Components required to run a traptor cluster:
- Python 2.7: https://www.python.org/downloads/
- Redis: http://redis.io/
- Zookeeper: https://zookeeper.apache.org/
- Kafka: http://kafka.apache.org/
requirements.txt for pip package dependencies.
Depending on your implementation, you may want to consider also using these tools:
To provision your servers, it is helpful to use one of the many provisioning tools available, such as Ansible, Fabric, Chef, or Salt. Ansible and Fabric are both Python based and both work well – Fabric is preferred for simple deployments, Ansible for complex ones.

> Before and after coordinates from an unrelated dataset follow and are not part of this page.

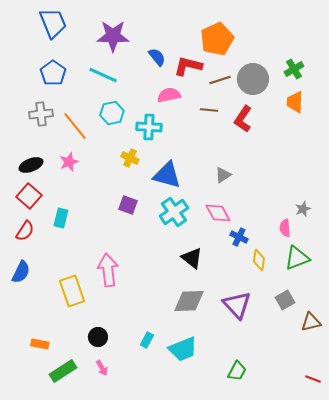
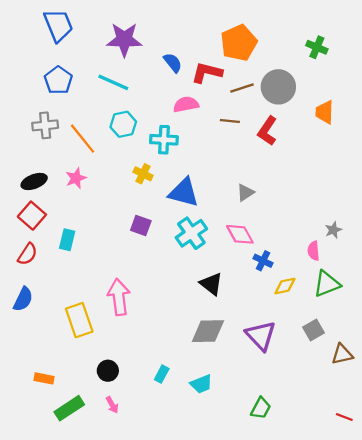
green cross: (294, 69) -> (317, 47), moved, turned -36
yellow diamond: (259, 260) -> (285, 286), turned 70
cyan trapezoid: (183, 349) -> (201, 384), size x0.7

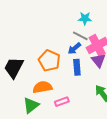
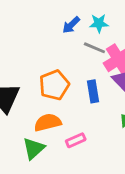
blue arrow: (74, 48) -> (71, 25), moved
orange pentagon: (49, 61) -> (54, 85), turned 30

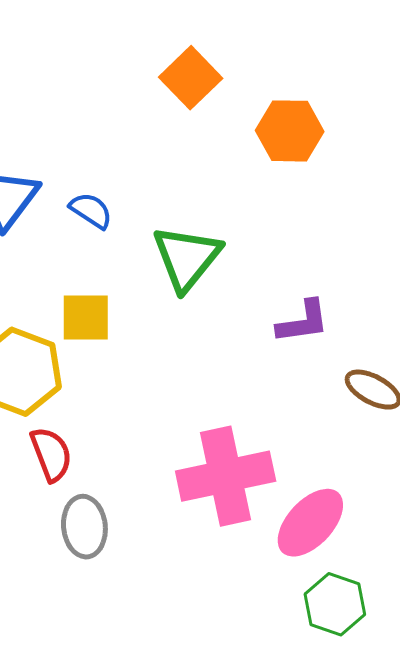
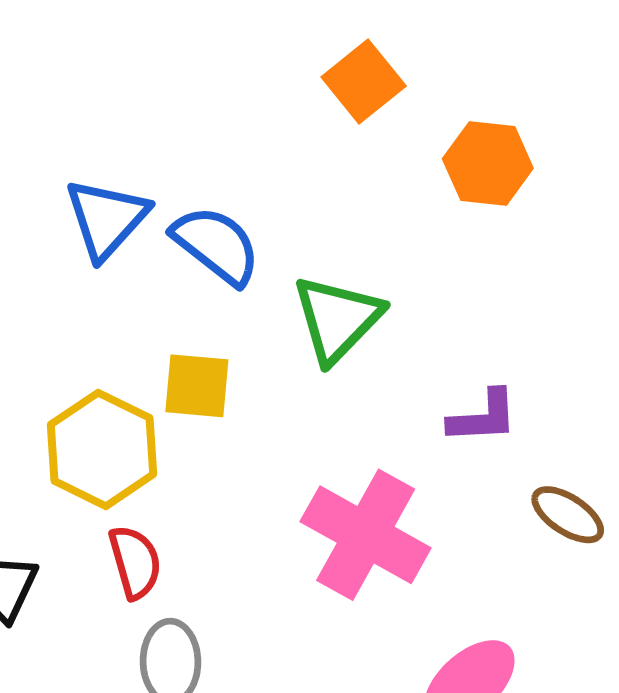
blue semicircle: (91, 210) -> (216, 245), size x1.6
pink cross: (226, 476) -> (366, 535), moved, turned 36

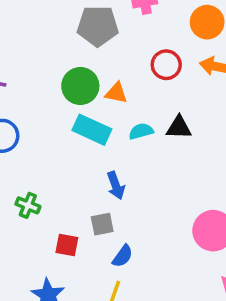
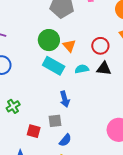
red circle: (166, 65) -> (100, 46), moved
orange triangle: (116, 93) -> (69, 46), turned 32
green cross: (28, 205) -> (13, 106), turned 32

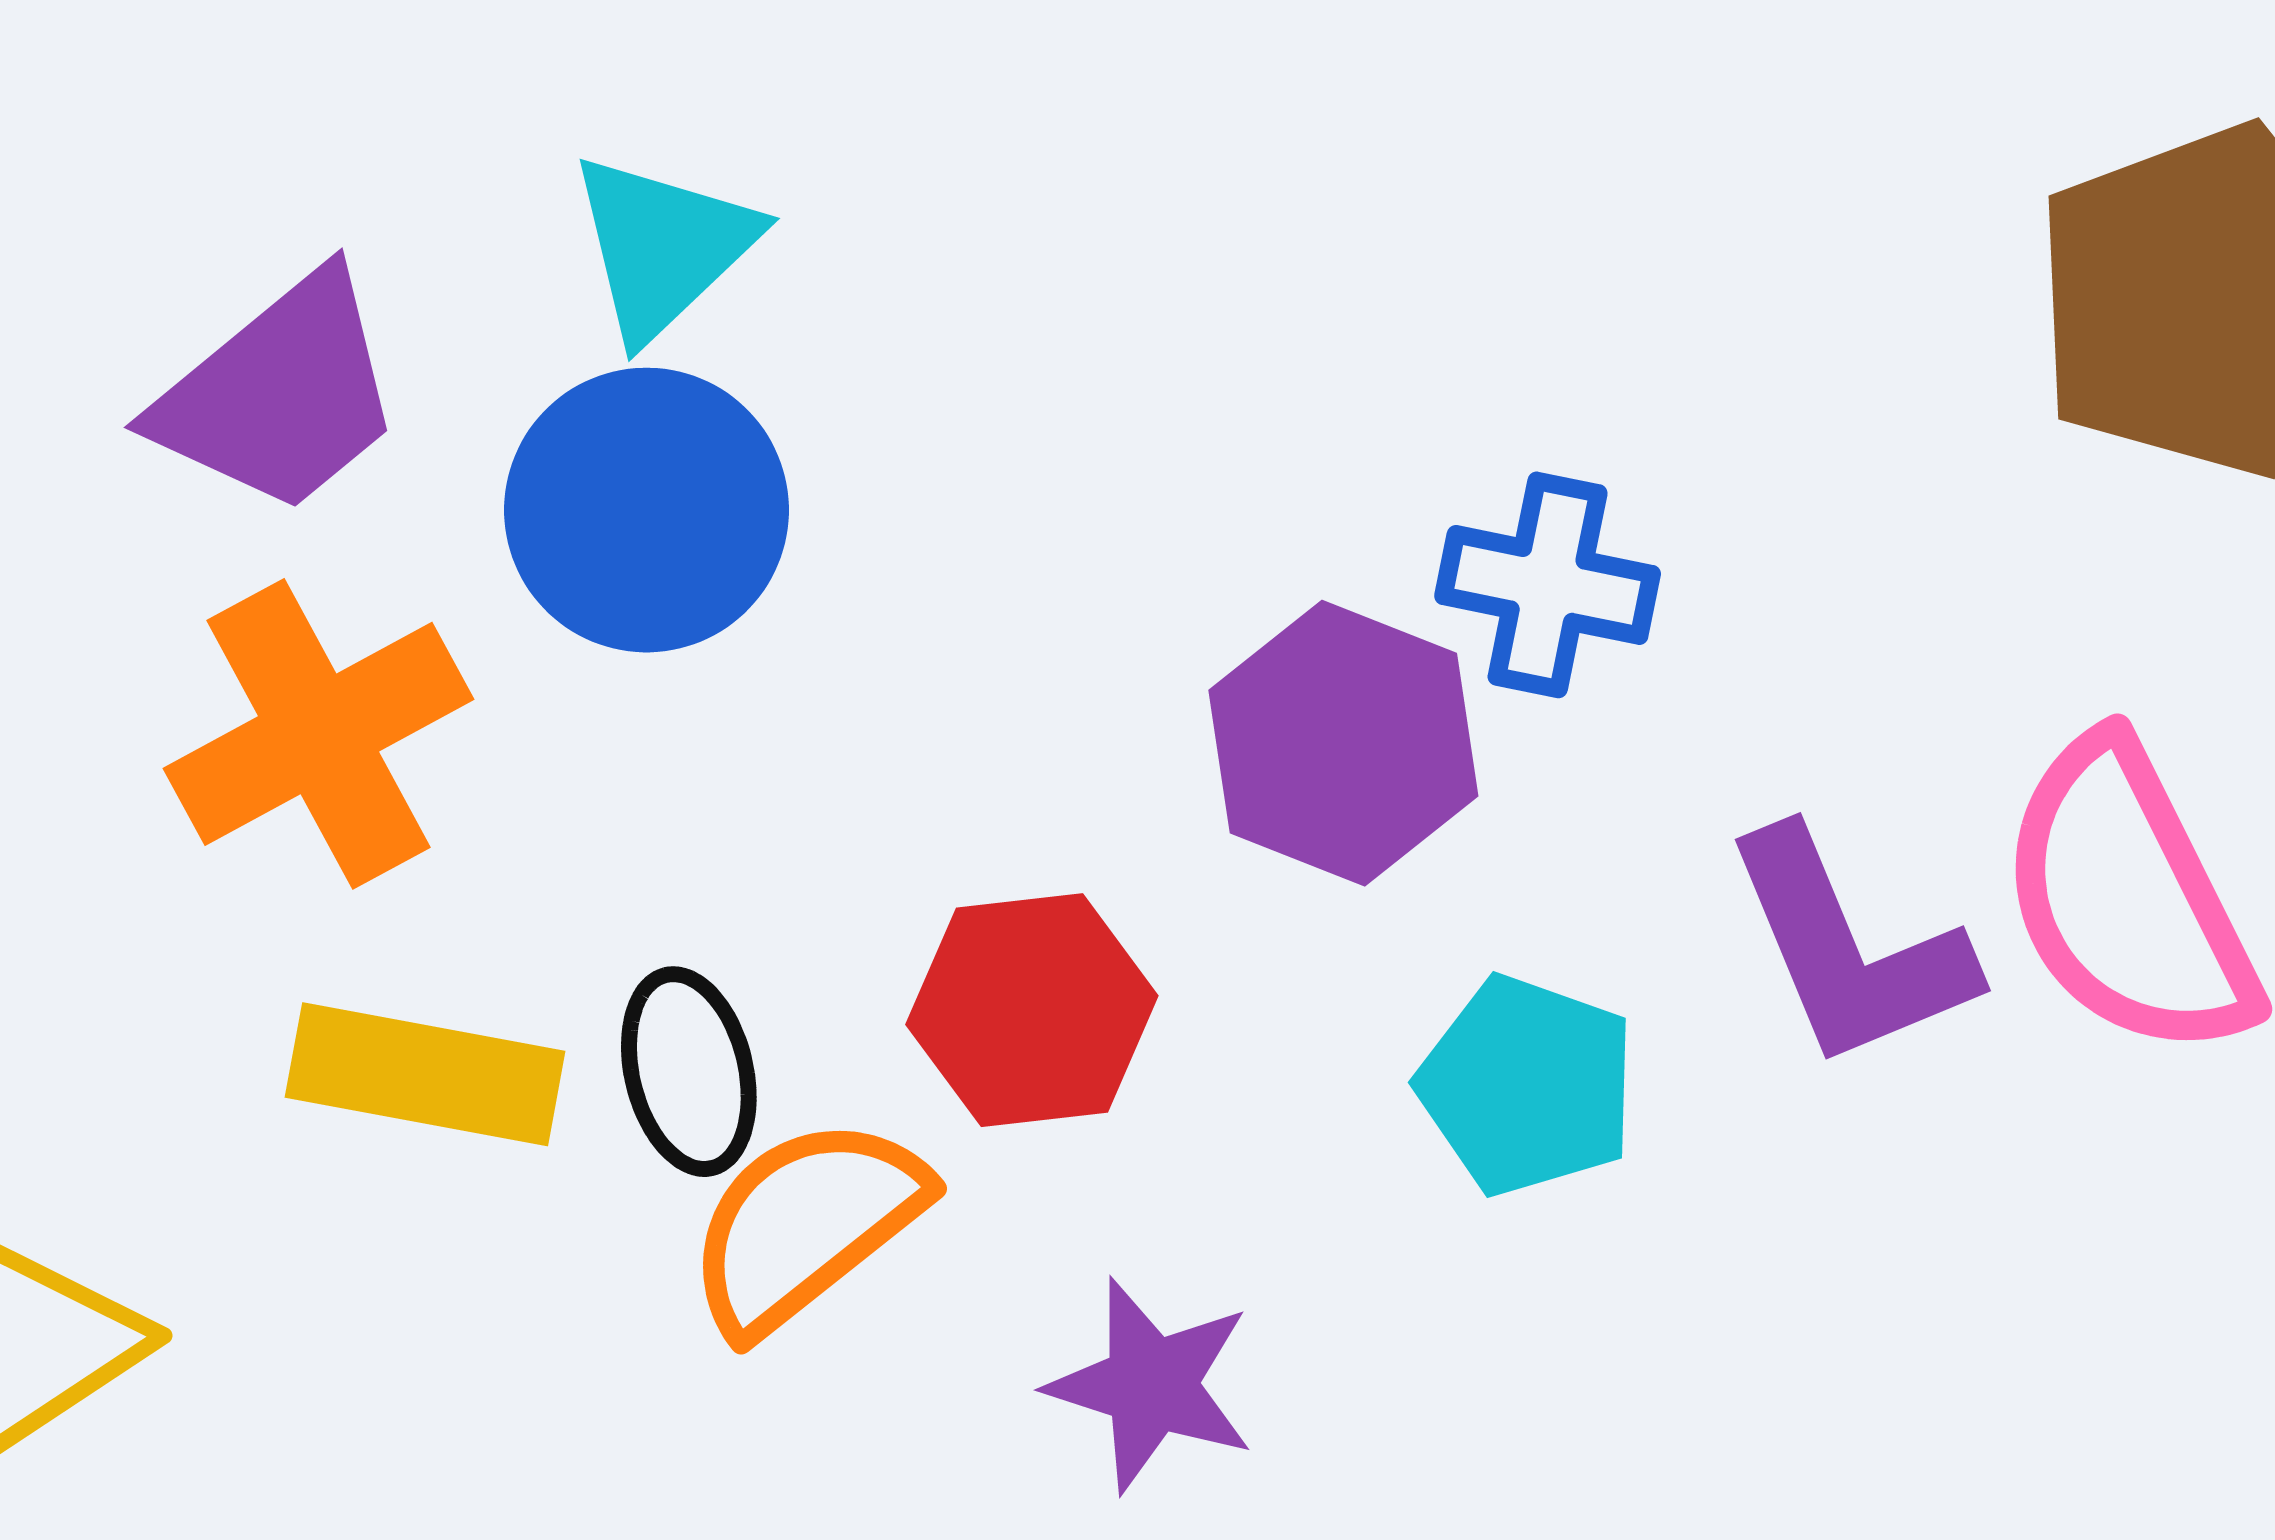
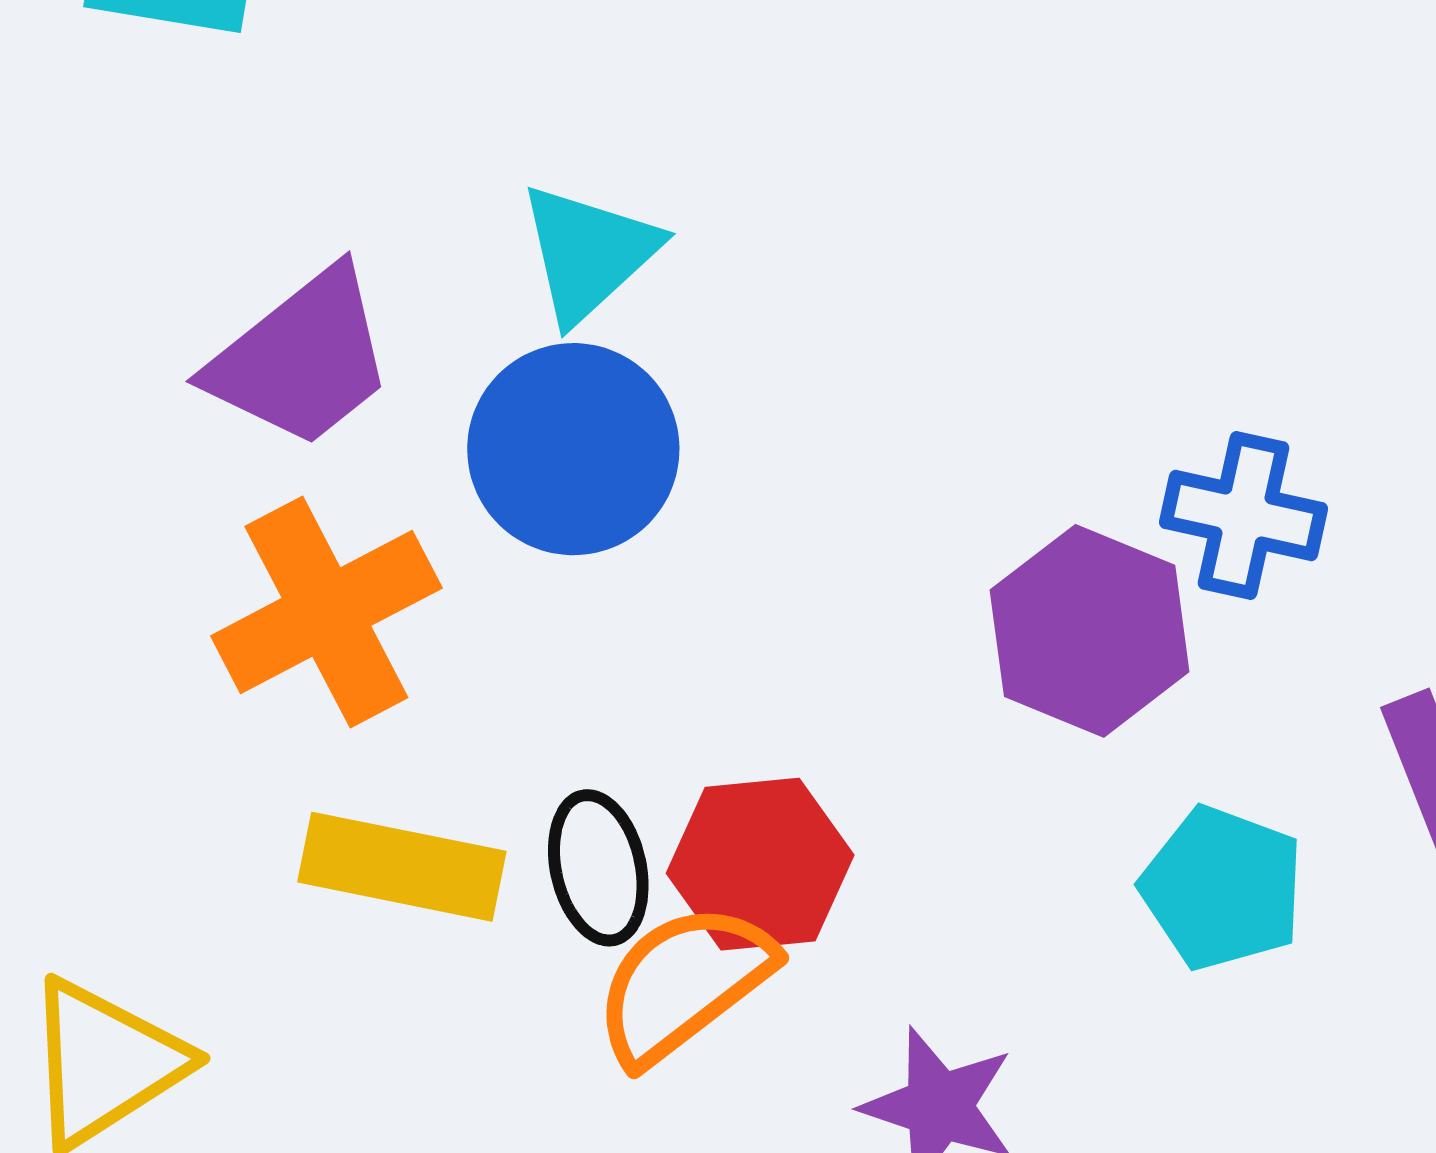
red hexagon: (1032, 1010) -> (760, 864), moved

To manage your Twitter rule set, you may want to use a relational database system and parse out rules appropriately to your Redis database, which only stores key/value pairs of rules for each traptor type such as track, follow or geo. For storing the collected dataset, you may want to use one of many available NoSQL open source databases. Common choices are ElasticSearch (Lucene) and MongoDB.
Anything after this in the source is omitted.